Can anybody provide insight into Net::ReadTimeout and what it means?

Any ideas why the webhooks fail to complete when dispatched by a save event but always complete if invoked manually?

mat_jack1 · March 24, 2020, 2:24pm

hello @troy.forster Net:ReadTimeout is not very clear and we are going to improve that soon.

But the error means that your webhook is timing out. We have timeouts of up to 5 seconds for the webhooks. Could that be your issue? Are you taking longer than that?

troy.forster · March 24, 2020, 2:27pm

If the Lambda is cold-starting it could be taking a bit more than 5 seconds. It has to fetch all the templates from S3, then the data from Dato, build and deploy. In our local dev environment it’s always sub 1s and in AWS typically 2-3s but we have seen some cold starts take upwards of 5 seconds.

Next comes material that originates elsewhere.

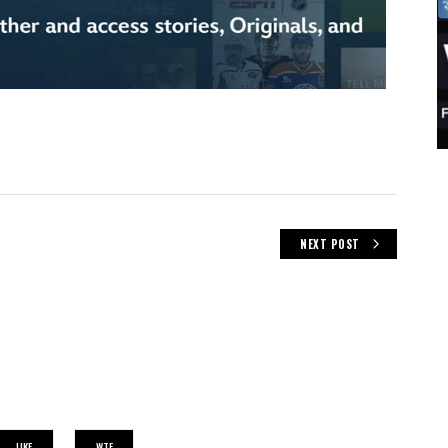
NEXT POST
LIKE
WTF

Is it possible to alter the timeout on the webhook?

fabrizio · March 25, 2020, 11:01am

hello @troy.forster

You cannot configure webhook timeouts at the moment, but we increased the timeout to 8 seconds. Let us know if this works for you.

Please, consider also to use tools to keep your lambda “warm”, like this for instance: https://github.com/FidelLimited/serverless-plugin-warmup

troy.forster · March 25, 2020, 12:30pm

Thank you @fabrizio, I will let you know after we do some testing today.

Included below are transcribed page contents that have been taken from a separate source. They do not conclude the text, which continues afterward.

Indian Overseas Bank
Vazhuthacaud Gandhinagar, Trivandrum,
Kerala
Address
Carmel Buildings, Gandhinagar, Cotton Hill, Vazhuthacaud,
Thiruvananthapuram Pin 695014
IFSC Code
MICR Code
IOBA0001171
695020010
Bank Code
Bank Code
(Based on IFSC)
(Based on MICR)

I want to avoid the concept of keeping the Lambda warm as that defeats the goal of a serverless architecture. In production, this particular pilot site, and others like it will see updates on a monthly frequency at most, implying only monthly Lambda executions to rebuild and redeploy to AWS Amplify.

Our bottle neck at the moment is when the Lambda function fetches the site template files from AWS S3. That is by far the slowest operation. I will look at optimising that step to see if we can keep the total build time below 5 seconds. Meanwhile, the increase to 8 seconds is greatly appreciated.

troy.forster · March 27, 2020, 2:00pm

@fabrizio Just letting you know that the increased timeout is working nicely.

One thought I had though, was the possibility of returning a response to the webhook immediately and let the Lambda process asynchronously from there. Downside is, if the Lambda fails, it cannot return an appropriate response to the webhook.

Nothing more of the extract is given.